Putin: Mobilize Science & Industry to Defeat COVID

Putin’s Conference on Defeating COVID-19 by Outflanking the New Strains

Mar. 25 (EIRNS)–Russian President Vladimir Putin held a videoconference earlier this week on the scientific and industrial mobilization needed to expand COVID-19 vaccine production, and to attack the virus. By way of introduction, he said that their Sputnik V vaccine, now approved in 55 countries representing 1.4 billion people, would expand to 2.5 billion people shortly. He celebrated the latest contract with India for production of another 100 million doses, “the news of the day.” Now there are contracts for the production of 1.4 billion doses. For their own population, Russia is aiming for 139.6 million doses and, as of last week, have 40.2 million.

The Industry and Trade Minister Denis Manturov said that production is ramping up. April should see 17 million more doses. They also have manufacturing agreements in 10 countries. Further, their new EpiVacCorona vaccine is planned for 11 million doses by July. It is designed to be able to hit a wide array of variants. The Healthcare Minister Mikhail Murashko reported on a new version of Sputnik V that can be stored easily at non-frozen temperatures (36-46 degrees Fahrenheit), important for far-flung parts of Russia; and a new Sputnik Light, for trials on 12-17 year olds. The concern there was not-so-much about mortality but about possible and unknown long-term damage to children form COVID-19.

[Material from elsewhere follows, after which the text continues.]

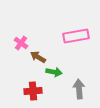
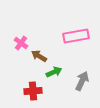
brown arrow: moved 1 px right, 1 px up
green arrow: rotated 35 degrees counterclockwise
gray arrow: moved 3 px right, 8 px up; rotated 30 degrees clockwise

The chairman of the board of Pharstandard, Viktor Kharitonin, reported that their ramping up to 200-300 million doses per year involved recruiting Russian exile scientists back to Russia for the war against the virus: “Over 20 percent of our scientists returned from the EU, the United States and Israel at our invitation and are now helping us develop a modern pharmaceutical industry…”

Gamaleya director Alexander Gintsburg highlighted talks last week, headed by Sergei Razov, Russia’s ambassador to Italy, with Italy’s Spallanzani Institute — “a counterpart of ours” in being the national regulatory institute. They agreed to produce a “draft memorandum of cooperation” to work with Spallanzani’s key resource, “the largest collection of newly emerged and isolated strains of COVID-19 pathogens in Europe…” Plasma samples from people vaccinated with Sputnik V are to be tested for “the neutralizing activity of the serum…” Denis Logunov, Gamaleya deputy director, who actually developed the vaccine, explained that, as with the flu virus, we “examine sera screening from vaccinated patient’s reactions to new strains. I consider this very important… We must not miss the important moment when the virus, for one, gets out of control and the existing vaccines may become even potentially ineffective. In terms of science, I consider this prospect the most important.”